Rentabilité #2 — Ingénierie des menus : laissez la marge et la popularité repenser votre carte

Un steak à 30 € avec un coût matière de 30 % génère 21 € de bénéfice. Des pâtes à 10 € avec un coût matière de 20 % n'en génèrent que 8 €. Les pâtes semblent plus rentables dans un rapport de coût matière, mais bien moins à la banque. Le cadre conceptuel de 1982 qui classe chaque plat en Étoile, Vache à lait, Énigme ou Poids mort, ce qui influence vraiment les choix des clients (et ce qui relève du mythe), et comment mener l'analyse sur des chiffres fiables.

Illustration d'une matrice deux par deux avec quatre quadrants intitulés Étoiles, Vaches à lait, Énigmes et Poids morts, positionnant les plats selon leur popularité et leur rentabilité

Le plat le moins cher à produire n’est pas forcément celui qui rapporte le plus

Des pâtes à 10 € coûtent 2 € à produire : soit un coût matière de 20 %, un chiffre qui brille dans un rapport. Un steak à 30 € coûte 9 € à produire : soit un coût matière de 30 %, un chiffre qui paraît moins flatteur sur le même rapport.

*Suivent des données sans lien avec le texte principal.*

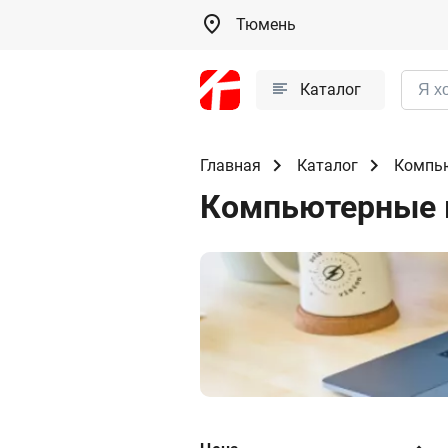
Тюмень
Каталог
Главная
Каталог
Компью
Компьютерные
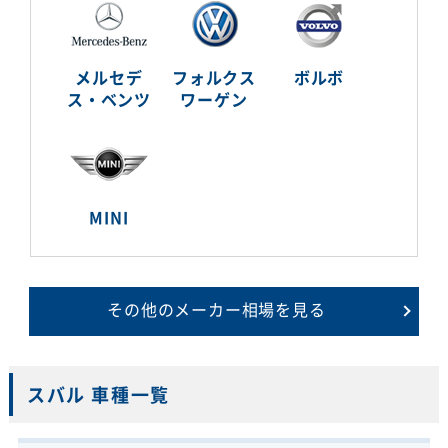
メルセデ
フォルクス
ボルボ
ス・ベンツ
ワーゲン
MINI
その他のメーカー相場を見る
スバル 車種一覧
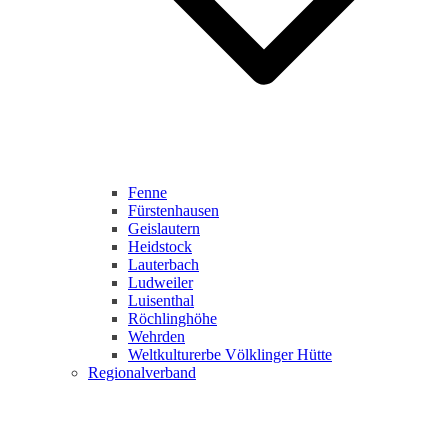
Fenne
Fürstenhausen
Geislautern
Heidstock
Lauterbach
Ludweiler
Luisenthal
Röchlinghöhe
Wehrden
Weltkulturerbe Völklinger Hütte
Regionalverband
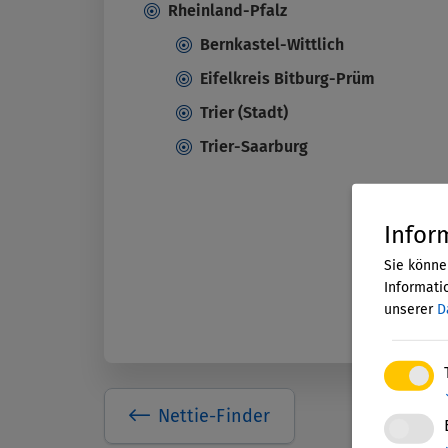
Rheinland-Pfalz
Bernkastel-Wittlich
Eifelkreis Bitburg-Prüm
Trier (Stadt)
Trier-Saarburg
Infor
Sie könne
Informatio
unserer
D
Nettie-Finder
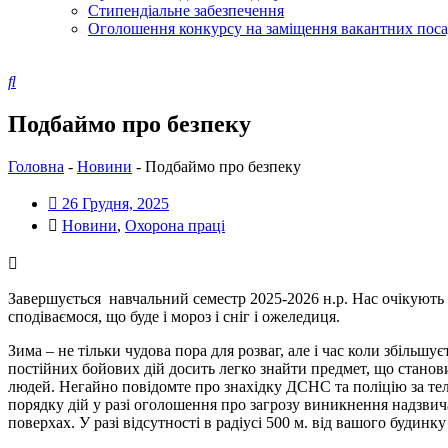
Стипендіальне забезпечення
Оголошення конкурсу на заміщення вакантних пос
Подбаймо про безпеку
Головна
-
Новини
-
Подбаймо про безпеку
26 Грудня, 2025
Новини
,
Охорона праці
Завершується навчальний семестр 2025-2026 н.р. Нас очікують Р
сподіваємося, що буде і мороз і сніг і ожеледиця.
Зима – не тільки чудова пора для розваг, але і час коли збільш
постійних бойових дій досить легко знайти предмет, що станови
людей. Негайно повідомте про знахідку ДСНС та поліцію за тел
порядку дій у разі оголошення про загрозу виникнення надзвич
поверхах. У разі відсутності в радіусі 500 м. від вашого будин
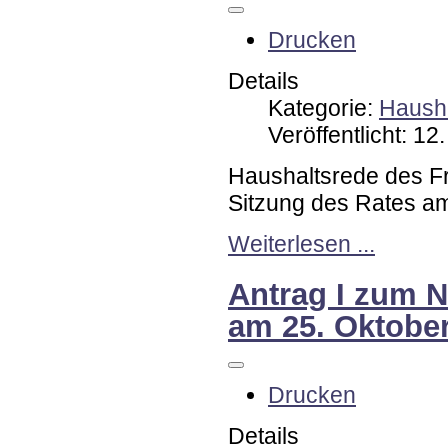
Drucken
Details
Kategorie:
Hausha
Veröffentlicht: 1
Haushaltsrede des Fr
Sitzung des Rates am
Weiterlesen ...
Antrag I zum N
am 25. Oktobe
Drucken
Details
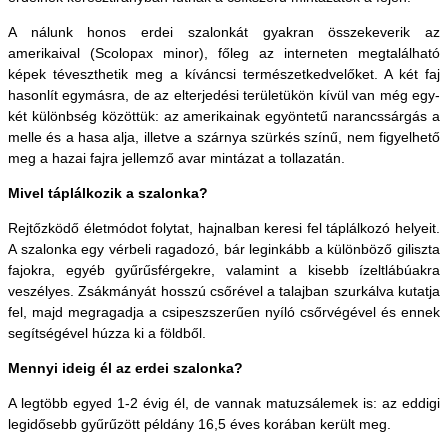
A nálunk honos erdei szalonkát gyakran összekeverik az
amerikaival (Scolopax minor), főleg az interneten megtalálható
képek téveszthetik meg a kíváncsi természetkedvelőket. A két faj
hasonlít egymásra, de az elterjedési területükön kívül van még egy-
két különbség közöttük: az amerikainak egyöntetű narancssárgás a
melle és a hasa alja, illetve a szárnya szürkés színű, nem figyelhető
meg a hazai fajra jellemző avar mintázat a tollazatán.
Mivel táplálkozik a szalonka?
Rejtőzködő életmódot folytat, hajnalban keresi fel táplálkozó helyeit.
A szalonka egy vérbeli ragadozó, bár leginkább a különböző giliszta
fajokra, egyéb gyűrűsférgekre, valamint a kisebb ízeltlábúakra
veszélyes. Zsákmányát hosszú csőrével a talajban szurkálva kutatja
fel, majd megragadja a csipeszszerűen nyíló csőrvégével és ennek
segítségével húzza ki a földből.
Mennyi ideig él az erdei szalonka?
A legtöbb egyed 1-2 évig él, de vannak matuzsálemek is: az eddigi
legidősebb gyűrűzött példány 16,5 éves korában került meg.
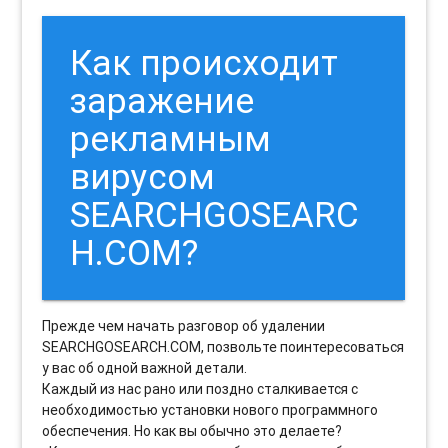
Как происходит
заражение
рекламным
вирусом
SEARCHGOSEARC
H.COM?
Прежде чем начать разговор об удалении
SEARCHGOSEARCH.COM, позвольте поинтересоваться
у вас об одной важной детали.
Каждый из нас рано или поздно сталкивается с
необходимостью установки нового программного
обеспечения. Но как вы обычно это делаете?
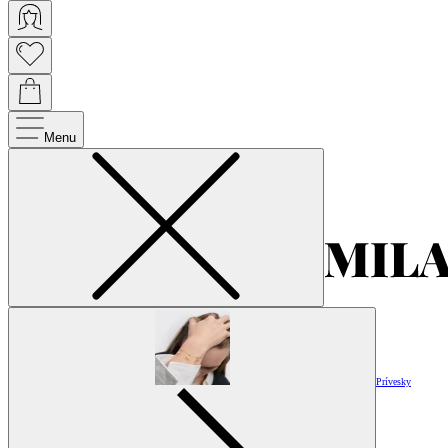
Menu
Prívesky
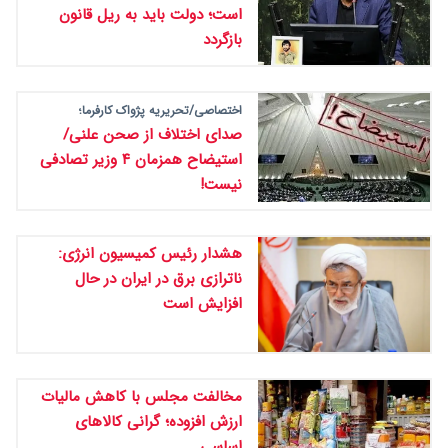
است؛ دولت باید به ریل قانون
بازگردد
اختصاصی/تحریریه پژواک کارفرما؛
صدای اختلاف از صحن علنی/
استیضاح همزمان ۴ وزیر تصادفی
نیست!
هشدار رئیس کمیسیون انرژی:
ناترازی برق در ایران در حال
افزایش است
مخالفت مجلس با کاهش مالیات
ارزش افزوده؛ گرانی کالاهای
اساسی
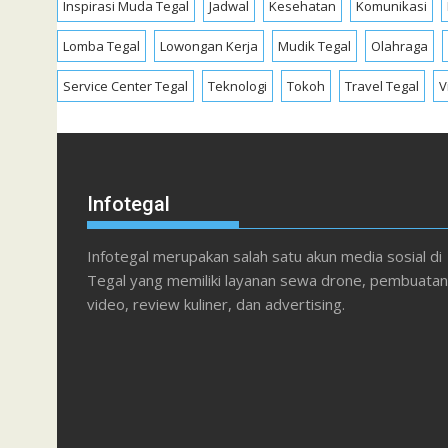
Inspirasi Muda Tegal
Jadwal
Kesehatan
Komunikasi
Lomba Tegal
Lowongan Kerja
Mudik Tegal
Olahraga
Service Center Tegal
Teknologi
Tokoh
Travel Tegal
V
Infotegal
Infotegal merupakan salah satu akun media sosial di
Tegal yang memiliki layanan sewa drone, pembuatan
video, review kuliner, dan advertising.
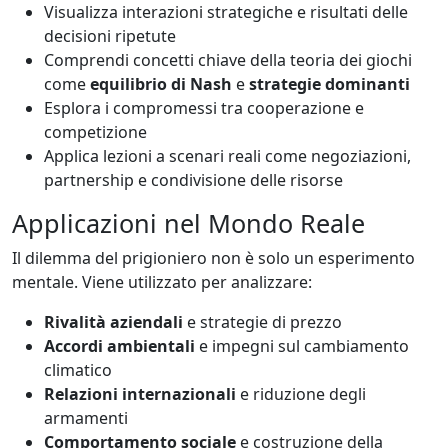
Visualizza interazioni strategiche e risultati delle
decisioni ripetute
Comprendi concetti chiave della teoria dei giochi
come
equilibrio di Nash
e
strategie dominanti
Esplora i compromessi tra cooperazione e
competizione
Applica lezioni a scenari reali come negoziazioni,
partnership e condivisione delle risorse
Applicazioni nel Mondo Reale
Il dilemma del prigioniero non è solo un esperimento
mentale. Viene utilizzato per analizzare:
Rivalità aziendali
e strategie di prezzo
Accordi ambientali
e impegni sul cambiamento
climatico
Relazioni internazionali
e riduzione degli
armamenti
Comportamento sociale
e costruzione della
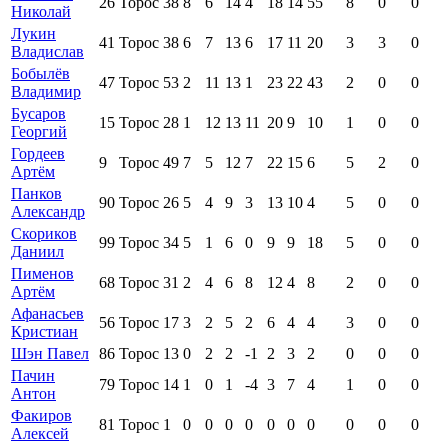
26
Торос
38
8
6
14
4
18
14
55
8
0
0
Николай
Лукин
41
Торос
38
6
7
13
6
17
11
20
3
3
0
Владислав
Бобылёв
47
Торос
53
2
11
13
1
23
22
43
2
0
0
Владимир
Бусаров
15
Торос
28
1
12
13
11
20
9
10
1
0
0
Георгий
Гордеев
9
Торос
49
7
5
12
7
22
15
6
5
2
0
Артём
Панков
90
Торос
26
5
4
9
3
13
10
4
5
0
0
Александр
Скориков
99
Торос
34
5
1
6
0
9
9
18
5
0
0
Даниил
Пименов
68
Торос
31
2
4
6
8
12
4
8
2
0
0
Артём
Афанасьев
56
Торос
17
3
2
5
2
6
4
4
3
0
0
Кристиан
Шэн Павел
86
Торос
13
0
2
2
-1
2
3
2
0
0
0
Пачин
79
Торос
14
1
0
1
-4
3
7
4
1
0
0
Антон
Факиров
81
Торос
1
0
0
0
0
0
0
0
0
0
0
Алексей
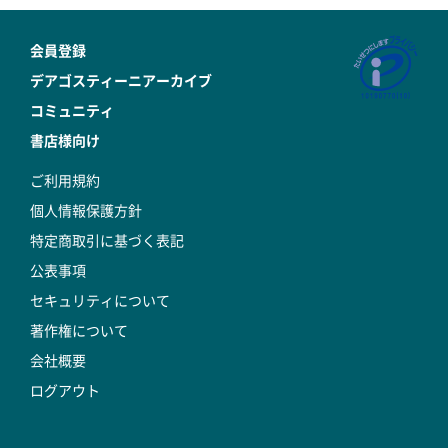
会員登録
デアゴスティーニアーカイブ
コミュニティ
書店様向け
ご利用規約
個人情報保護方針
特定商取引に基づく表記
公表事項
セキュリティについて
著作権について
会社概要
ログアウト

Vendez un de chaque, et le steak vient de mettre 21 € dans la caisse contre 8 € pour les pâtes. Lorsqu’une carte est conçue — consciemment ou non — en cherchant à minimiser le pourcentage de coût matière plat par plat, le plat que l’on met en avant est parfois celui qui contribue le moins en argent réel à la trésorerie. Le coût matière en pourcentage est un ratio. Ce qui paie le loyer, c’est un montant en euros.

Le cadre en quatre quadrants à l’origine de tout

La discipline formelle consistant à concevoir une carte en combinant rentabilité et popularité remonte à un ouvrage précis : Michael Kasavana et Donald Smith, tous deux alors à la School of Hospitality Business de l’Université du Michigan, ont publié Menu Engineering: A Practical Guide to Menu Analysis en 1982. Ce livre a rebaptisé et formalisé un modèle antérieur plus rudimentaire — « Gagnants / Intermédiaires / Perdants » — en le remplaçant par une matrice deux par deux — marge sur coût variable sur un axe, popularité sur l’autre — qui classe chaque plat dans l’une des quatre catégories suivantes :

  • Étoiles — forte popularité, marge sur coût variable élevée. Les plats qui font vraiment tourner le restaurant. Protégez-les : n’augmentez pas le prix en douce jusqu’à ce que les clients le remarquent, ne laissez pas la recette dériver, et ne les enterrez pas dans la carte.
  • Vaches à lait — forte popularité, marge sur coût variable faible. Les clients les adorent ; ils se rentabilisent à peine. Candidats à une portion réduite, une garniture moins coûteuse, une légère hausse de prix, ou un repositionnement à côté d’un plat à plus forte marge — avec prudence, car ce sont aussi les plats les plus susceptibles de définir la perception du rapport qualité-prix chez le client.
  • Énigmes — faible popularité, marge sur coût variable élevée. Rentables à chaque commande ; presque personne ne les commande. Il s’agit souvent d’un problème de mise en valeur ou de description, pas de recette — avant de supprimer une Énigme, essayez de la rendre plus visible et plus désirable.
  • Poids morts — faible popularité, marge sur coût variable faible. Ils n’apportent rien à l’expérience client et rien à la trésorerie. Les premiers candidats à la suppression, à moins que l’un d’eux ne remplisse discrètement une fonction que les chiffres ne capturent pas — une option diététique, un plat qui sert d’ancrage à un voisin plus cher sur la carte.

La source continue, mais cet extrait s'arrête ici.